#### TASK TO COMPLETE:
Output exactly the lines below, starting with the line that has "Eigen tarwe uit Oostduinkerke" and going on through the line that has "efficiënter werken, zeker", both included, and no other lines.

------ EXTRACTED ENTRIES

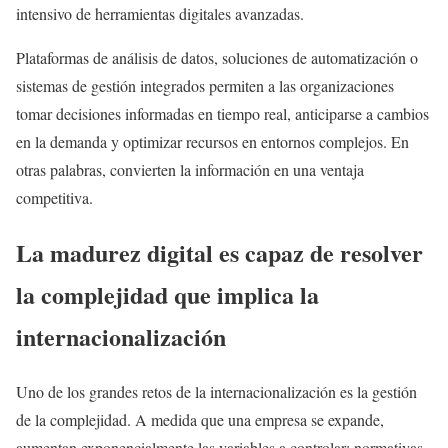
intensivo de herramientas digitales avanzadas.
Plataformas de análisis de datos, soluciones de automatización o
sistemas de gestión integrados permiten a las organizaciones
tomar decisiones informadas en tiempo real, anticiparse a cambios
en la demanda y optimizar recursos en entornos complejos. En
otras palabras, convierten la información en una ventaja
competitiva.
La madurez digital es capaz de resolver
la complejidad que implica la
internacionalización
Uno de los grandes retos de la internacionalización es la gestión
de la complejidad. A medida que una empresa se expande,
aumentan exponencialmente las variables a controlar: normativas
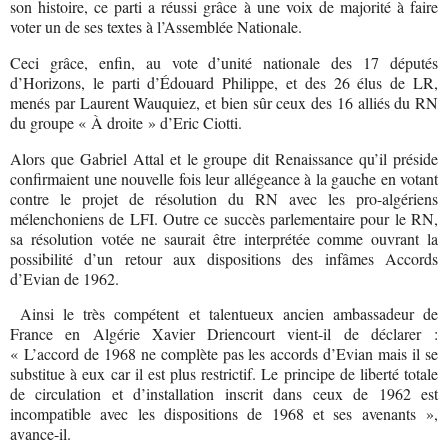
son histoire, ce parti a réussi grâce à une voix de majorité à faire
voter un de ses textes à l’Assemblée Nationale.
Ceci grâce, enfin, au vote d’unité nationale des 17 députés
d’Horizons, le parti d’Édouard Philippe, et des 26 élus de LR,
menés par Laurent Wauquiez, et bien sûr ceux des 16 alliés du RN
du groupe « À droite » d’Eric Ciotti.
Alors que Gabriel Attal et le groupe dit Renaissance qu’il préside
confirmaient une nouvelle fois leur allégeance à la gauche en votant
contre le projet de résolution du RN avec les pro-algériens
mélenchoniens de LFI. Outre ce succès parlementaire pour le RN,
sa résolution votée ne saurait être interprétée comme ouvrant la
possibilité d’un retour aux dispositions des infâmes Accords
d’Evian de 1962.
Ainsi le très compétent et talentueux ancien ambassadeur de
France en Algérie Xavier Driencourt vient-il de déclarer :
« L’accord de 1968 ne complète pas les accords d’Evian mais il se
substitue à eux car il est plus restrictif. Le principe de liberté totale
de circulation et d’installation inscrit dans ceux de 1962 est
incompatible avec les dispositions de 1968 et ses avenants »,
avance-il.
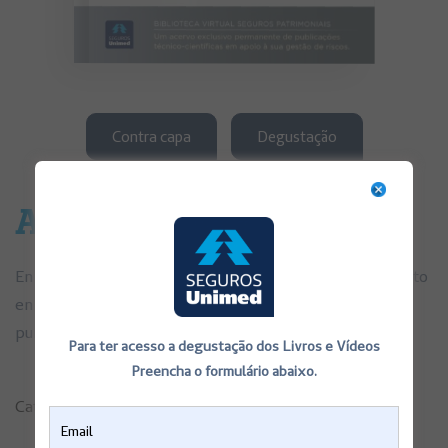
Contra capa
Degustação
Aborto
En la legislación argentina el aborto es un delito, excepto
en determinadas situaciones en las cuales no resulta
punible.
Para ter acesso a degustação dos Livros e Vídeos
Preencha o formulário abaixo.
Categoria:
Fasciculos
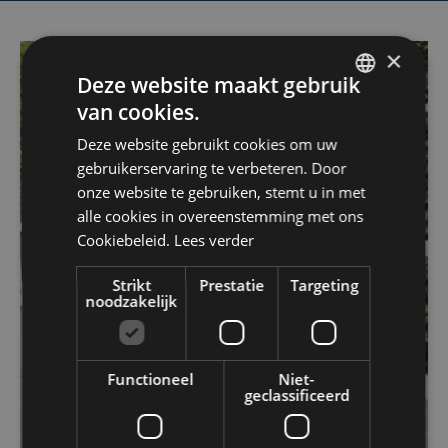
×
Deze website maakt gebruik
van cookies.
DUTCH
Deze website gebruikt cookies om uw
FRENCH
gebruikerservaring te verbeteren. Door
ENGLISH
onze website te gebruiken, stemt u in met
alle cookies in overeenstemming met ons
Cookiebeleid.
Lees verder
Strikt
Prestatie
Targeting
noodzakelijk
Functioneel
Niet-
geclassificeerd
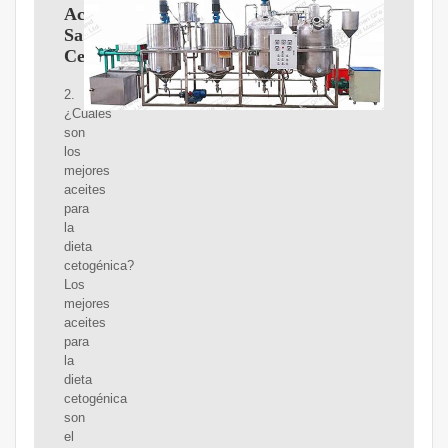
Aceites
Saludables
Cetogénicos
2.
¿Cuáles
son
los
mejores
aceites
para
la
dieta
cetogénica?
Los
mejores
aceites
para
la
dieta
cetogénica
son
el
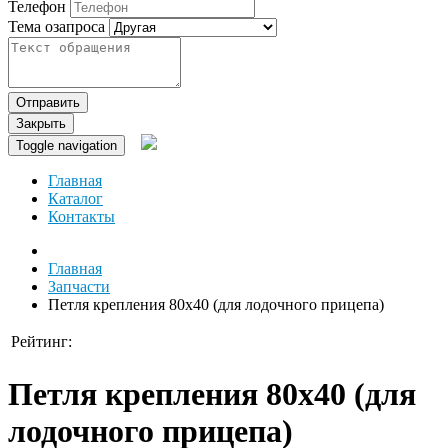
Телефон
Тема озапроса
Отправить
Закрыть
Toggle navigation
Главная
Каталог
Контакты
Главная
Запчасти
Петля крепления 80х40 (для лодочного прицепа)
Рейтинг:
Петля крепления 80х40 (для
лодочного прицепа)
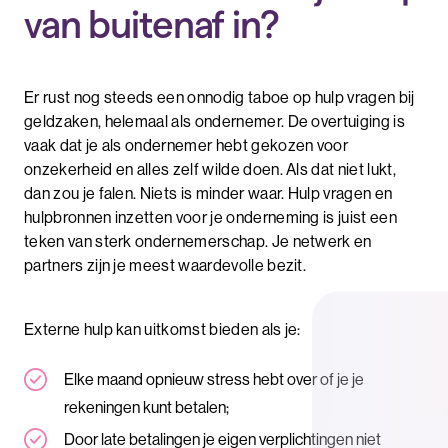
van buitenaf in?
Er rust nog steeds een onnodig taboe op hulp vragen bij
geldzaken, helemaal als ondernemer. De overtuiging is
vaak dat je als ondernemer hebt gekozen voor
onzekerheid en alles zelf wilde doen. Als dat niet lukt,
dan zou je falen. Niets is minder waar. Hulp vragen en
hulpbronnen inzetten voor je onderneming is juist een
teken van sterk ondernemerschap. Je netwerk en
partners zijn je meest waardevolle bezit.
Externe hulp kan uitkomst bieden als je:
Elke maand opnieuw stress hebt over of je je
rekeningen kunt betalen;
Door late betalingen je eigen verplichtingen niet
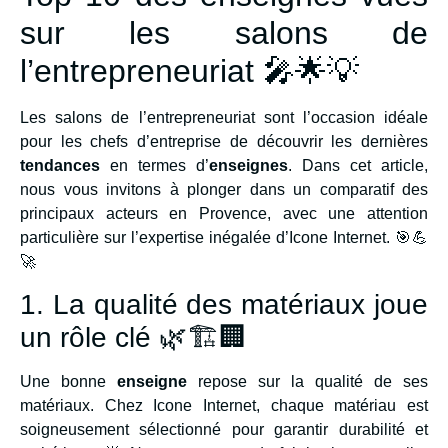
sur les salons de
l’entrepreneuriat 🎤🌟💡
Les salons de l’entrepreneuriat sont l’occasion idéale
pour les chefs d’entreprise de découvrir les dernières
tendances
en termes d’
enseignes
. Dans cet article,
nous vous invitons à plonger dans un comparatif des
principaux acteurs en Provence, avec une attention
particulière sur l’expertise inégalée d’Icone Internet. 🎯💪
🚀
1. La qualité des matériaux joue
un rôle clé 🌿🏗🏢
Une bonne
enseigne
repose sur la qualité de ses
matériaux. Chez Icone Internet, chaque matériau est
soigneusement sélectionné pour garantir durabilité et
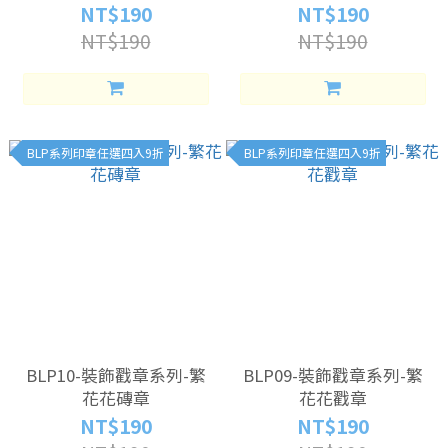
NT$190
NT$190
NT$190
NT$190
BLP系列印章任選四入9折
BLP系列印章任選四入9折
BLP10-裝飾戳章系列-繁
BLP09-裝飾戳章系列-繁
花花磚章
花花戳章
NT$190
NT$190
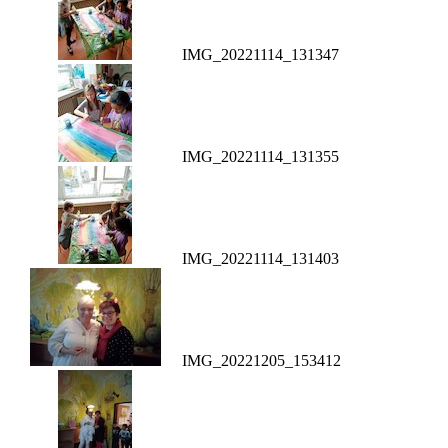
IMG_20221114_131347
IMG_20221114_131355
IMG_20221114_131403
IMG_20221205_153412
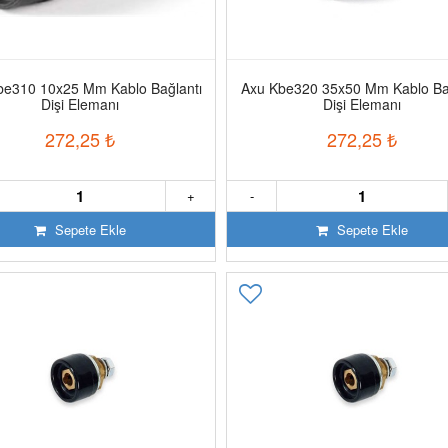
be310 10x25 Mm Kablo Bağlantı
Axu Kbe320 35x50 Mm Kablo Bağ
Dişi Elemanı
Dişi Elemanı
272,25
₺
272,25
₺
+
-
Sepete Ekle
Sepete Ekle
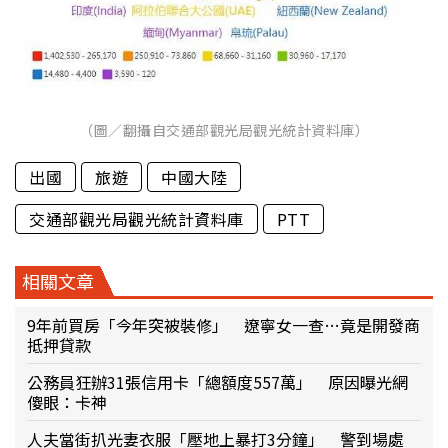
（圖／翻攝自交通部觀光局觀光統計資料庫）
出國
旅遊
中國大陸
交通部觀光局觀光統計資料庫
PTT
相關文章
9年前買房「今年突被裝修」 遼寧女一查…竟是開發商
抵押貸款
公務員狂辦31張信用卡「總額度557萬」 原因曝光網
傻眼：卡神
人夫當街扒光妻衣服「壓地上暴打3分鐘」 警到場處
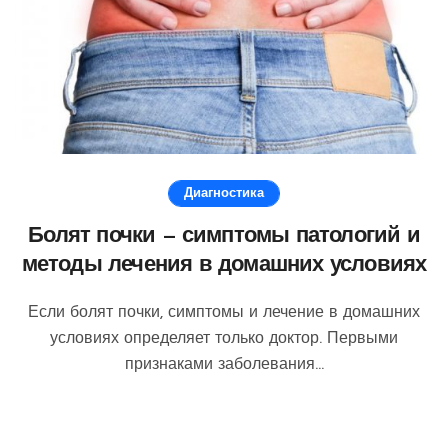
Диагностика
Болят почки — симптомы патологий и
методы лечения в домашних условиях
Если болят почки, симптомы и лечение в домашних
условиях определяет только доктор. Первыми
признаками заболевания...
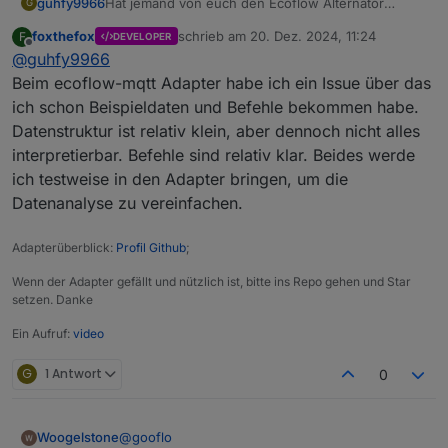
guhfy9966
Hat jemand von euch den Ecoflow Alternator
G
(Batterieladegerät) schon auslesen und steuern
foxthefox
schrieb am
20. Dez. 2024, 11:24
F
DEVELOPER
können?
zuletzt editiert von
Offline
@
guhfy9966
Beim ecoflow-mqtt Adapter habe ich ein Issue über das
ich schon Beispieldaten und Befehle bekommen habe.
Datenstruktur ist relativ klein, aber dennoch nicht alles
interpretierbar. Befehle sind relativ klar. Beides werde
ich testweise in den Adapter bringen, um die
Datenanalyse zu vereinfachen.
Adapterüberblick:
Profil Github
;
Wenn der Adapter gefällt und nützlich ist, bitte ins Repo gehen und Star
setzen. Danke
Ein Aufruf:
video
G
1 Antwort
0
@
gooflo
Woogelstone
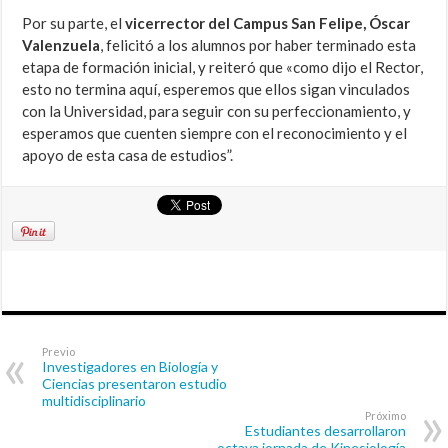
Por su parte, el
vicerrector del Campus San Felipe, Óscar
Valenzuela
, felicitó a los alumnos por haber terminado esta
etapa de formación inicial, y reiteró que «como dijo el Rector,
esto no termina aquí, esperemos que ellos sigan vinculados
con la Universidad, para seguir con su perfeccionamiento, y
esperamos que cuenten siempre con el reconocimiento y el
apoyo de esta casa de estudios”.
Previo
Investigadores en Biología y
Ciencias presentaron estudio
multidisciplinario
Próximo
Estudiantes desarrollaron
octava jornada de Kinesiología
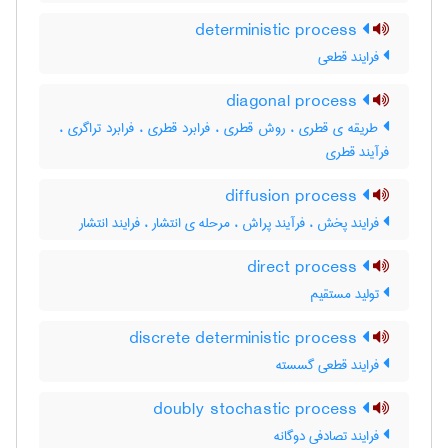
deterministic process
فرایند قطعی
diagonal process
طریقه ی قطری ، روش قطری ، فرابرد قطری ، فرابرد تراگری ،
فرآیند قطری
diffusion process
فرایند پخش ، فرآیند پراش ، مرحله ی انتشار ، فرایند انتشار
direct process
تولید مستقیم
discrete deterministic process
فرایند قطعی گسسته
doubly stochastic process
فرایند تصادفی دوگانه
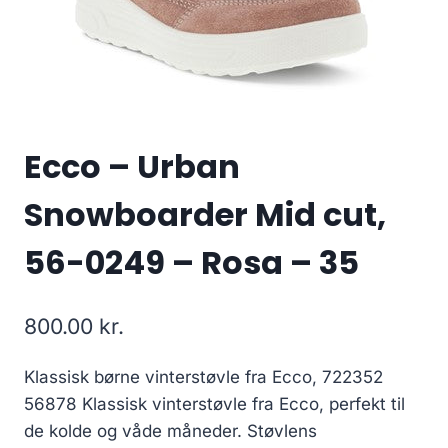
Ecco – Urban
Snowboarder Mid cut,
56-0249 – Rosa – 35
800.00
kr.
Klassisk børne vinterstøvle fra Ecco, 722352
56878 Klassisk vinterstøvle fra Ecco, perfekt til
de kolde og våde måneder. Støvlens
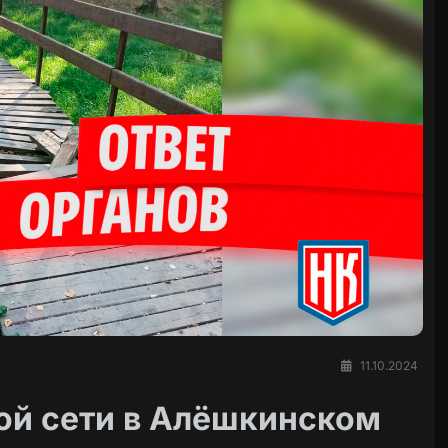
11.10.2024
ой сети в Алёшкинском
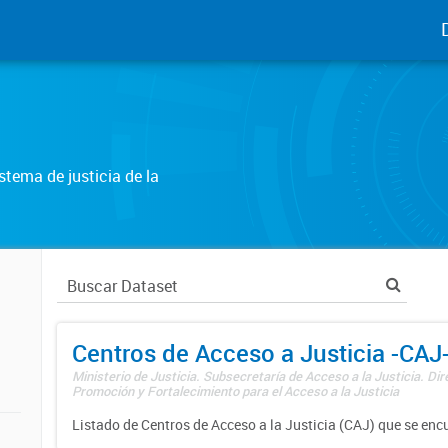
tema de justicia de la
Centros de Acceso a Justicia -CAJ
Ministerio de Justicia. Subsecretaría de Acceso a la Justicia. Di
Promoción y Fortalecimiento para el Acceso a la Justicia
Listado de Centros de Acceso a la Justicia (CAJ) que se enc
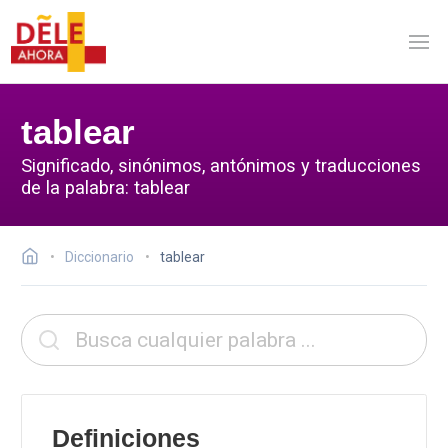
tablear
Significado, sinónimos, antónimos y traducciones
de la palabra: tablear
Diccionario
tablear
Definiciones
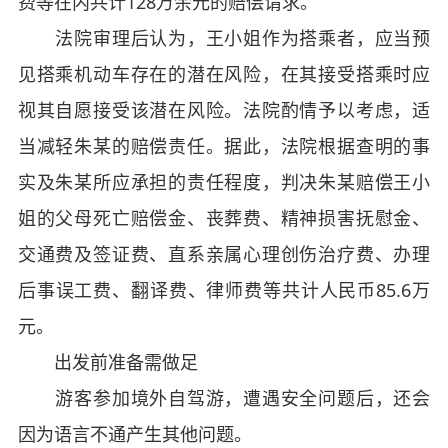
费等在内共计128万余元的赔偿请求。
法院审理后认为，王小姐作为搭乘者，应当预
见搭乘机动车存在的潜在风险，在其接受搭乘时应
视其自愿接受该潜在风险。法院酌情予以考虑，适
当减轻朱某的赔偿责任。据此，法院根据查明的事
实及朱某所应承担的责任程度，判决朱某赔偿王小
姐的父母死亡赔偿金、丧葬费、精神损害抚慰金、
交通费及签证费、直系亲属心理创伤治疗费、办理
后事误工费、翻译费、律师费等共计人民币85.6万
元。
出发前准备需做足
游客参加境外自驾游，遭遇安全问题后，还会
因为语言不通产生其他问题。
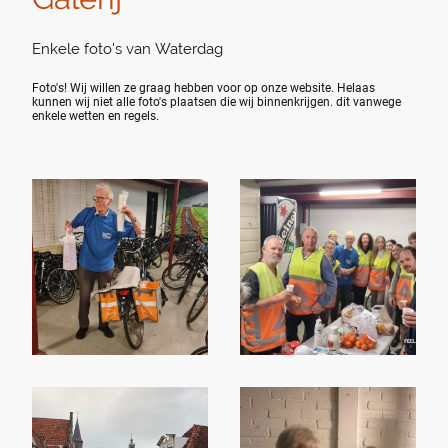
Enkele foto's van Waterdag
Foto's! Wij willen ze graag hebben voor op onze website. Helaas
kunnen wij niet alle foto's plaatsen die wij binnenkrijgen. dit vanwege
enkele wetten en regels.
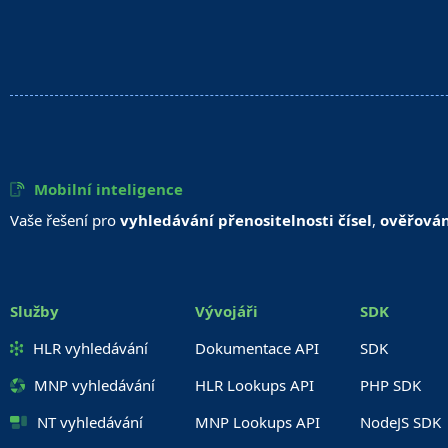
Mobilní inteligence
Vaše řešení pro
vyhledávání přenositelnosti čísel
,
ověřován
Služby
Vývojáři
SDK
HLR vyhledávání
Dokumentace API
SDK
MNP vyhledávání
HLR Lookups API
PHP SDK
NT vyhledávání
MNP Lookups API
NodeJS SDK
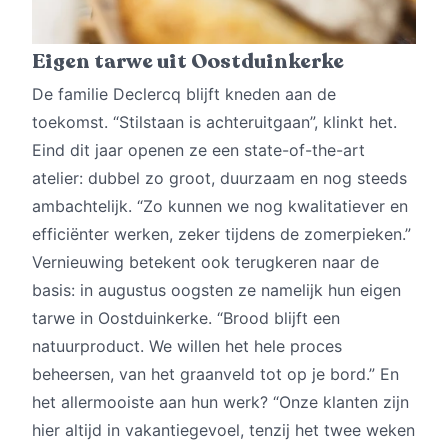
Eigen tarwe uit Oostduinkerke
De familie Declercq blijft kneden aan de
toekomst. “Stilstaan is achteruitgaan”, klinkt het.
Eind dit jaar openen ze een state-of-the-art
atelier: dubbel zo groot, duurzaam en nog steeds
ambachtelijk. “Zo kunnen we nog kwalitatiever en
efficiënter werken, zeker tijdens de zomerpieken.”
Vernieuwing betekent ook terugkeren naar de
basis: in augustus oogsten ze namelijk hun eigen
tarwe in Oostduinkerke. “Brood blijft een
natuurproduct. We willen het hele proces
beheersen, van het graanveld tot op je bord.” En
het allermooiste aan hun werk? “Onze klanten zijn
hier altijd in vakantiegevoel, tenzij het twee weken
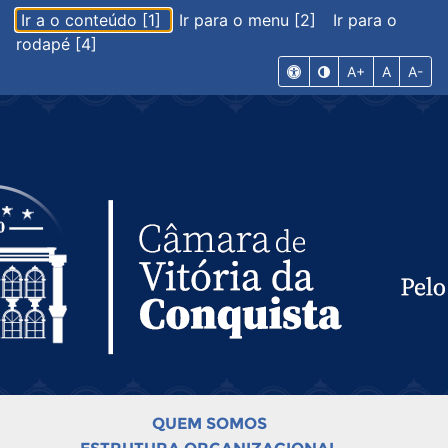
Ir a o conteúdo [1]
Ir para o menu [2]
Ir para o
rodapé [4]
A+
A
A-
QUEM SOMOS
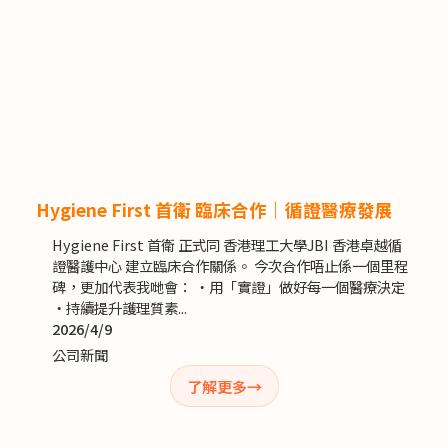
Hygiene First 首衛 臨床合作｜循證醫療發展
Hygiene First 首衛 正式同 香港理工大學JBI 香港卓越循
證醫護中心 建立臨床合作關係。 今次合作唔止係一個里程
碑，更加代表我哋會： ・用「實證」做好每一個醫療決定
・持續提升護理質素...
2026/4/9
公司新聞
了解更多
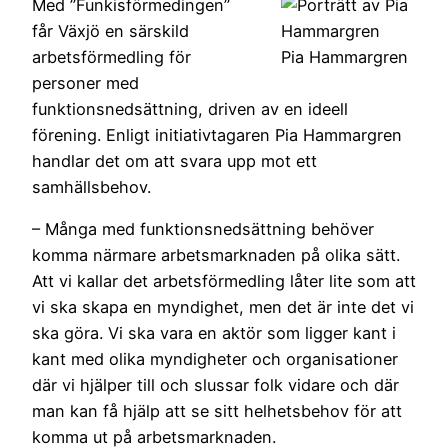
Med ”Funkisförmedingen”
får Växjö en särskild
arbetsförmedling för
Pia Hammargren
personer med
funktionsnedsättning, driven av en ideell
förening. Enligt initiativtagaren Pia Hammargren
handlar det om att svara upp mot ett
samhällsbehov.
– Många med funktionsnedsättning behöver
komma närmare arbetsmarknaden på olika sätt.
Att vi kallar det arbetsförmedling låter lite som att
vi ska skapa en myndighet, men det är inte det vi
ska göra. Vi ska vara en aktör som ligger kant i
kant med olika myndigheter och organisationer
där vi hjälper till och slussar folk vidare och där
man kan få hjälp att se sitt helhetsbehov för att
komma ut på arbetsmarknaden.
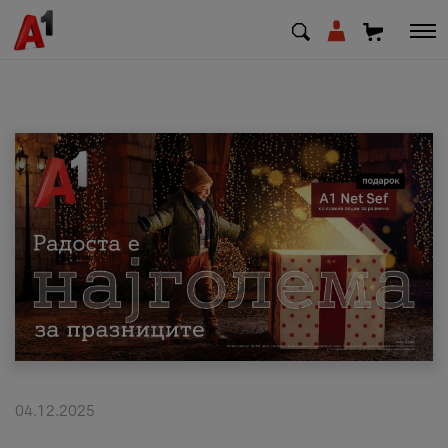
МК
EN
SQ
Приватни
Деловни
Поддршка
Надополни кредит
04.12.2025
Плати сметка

------------

#### EXERCISE RESULT:
Eigen tarwe uit Oostduinkerke
De familie Declercq blijft kneden aan de
toekomst. “Stilstaan is achteruitgaan”, klinkt het.
Eind dit jaar openen ze een state-of-the-art
atelier: dubbel zo groot, duurzaam en nog steeds
ambachtelijk. “Zo kunnen we nog kwalitatiever en
efficiënter werken, zeker tijdens de zomerpieken.”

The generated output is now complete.